Eigentümer:innen sind verpflichtet, ihre Liegenschaften an die öffentliche Müllabfuhr anzuschließen und anfallende Abfälle den vorgesehenen Entsorgungssystemen zu übergeben. Ein besonderer Fokus liegt auf der konsequenten Abfalltrennung: Wertstoffe wie Papier, Glas, Kunststoff- und Metallverpackungen sowie Bioabfälle sind getrennt zu sammeln, um Recyclingkreisläufe zu unterstützen. Die Bereitstellung geeigneter Sammelbehälter liegt im Verantwortungsbereich der Eigentümer, insbesondere bei Wohnanlagen ab fünf Einheiten Einheiten. Ebenso ist darauf zu achten, dass Abfälle umweltgerecht gelagert und entsorgt werden, um Umwelt und Gesundheit nicht zu gefährden.
Organisation der Abholung
Abfallbehälter dürfen frühestens am Vortag des Abholtages ab 18 Uhr und spätestens bis 6 Uhr am Abholtag im Nahbereich der Straße (maximal 10 Meter Entfernung) bereitgestellt werden. Eine freie Zufahrt für Sammelfahrzeuge ist sicherzustellen, etwa durch entsprechende Parkplatzdisziplin.

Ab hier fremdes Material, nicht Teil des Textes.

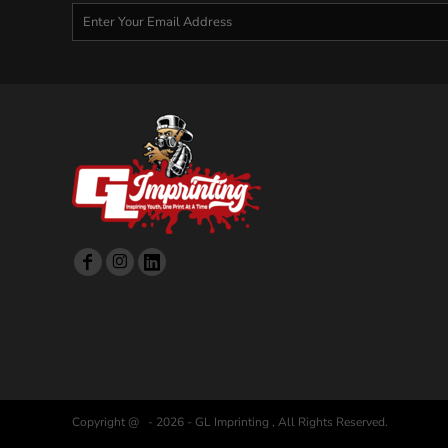
Copyright @ - 2026 - GL Imprinting , All Rights Reserved.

Regelmäßiger Rückschnitt von Hecken erleichtert zusätzlich die problemlose Entleerung.
Rechte und Möglichkeiten
Eigentümer haben Anspruch auf Anschluss an die öffentliche Abfallentsorgung, regelmäßige Abholung sowie umfassende Information zu Trennvorgaben, Terminen und Gebühren. Eigenkompostierung von biogenen Abfällen ist zulässig, sofern keine Beeinträchtigung für Nachbarn entsteht.
Konsequenzen bei Verstößen
Verstöße, etwa durch falsche Trennung oder illegale Entsorgung, können zu Verwaltungsstrafen führen. Zudem kann die Müllabfuhr die Entleerung nicht ordnungsgemäß befüllter Behälter oder Säcke verweigern.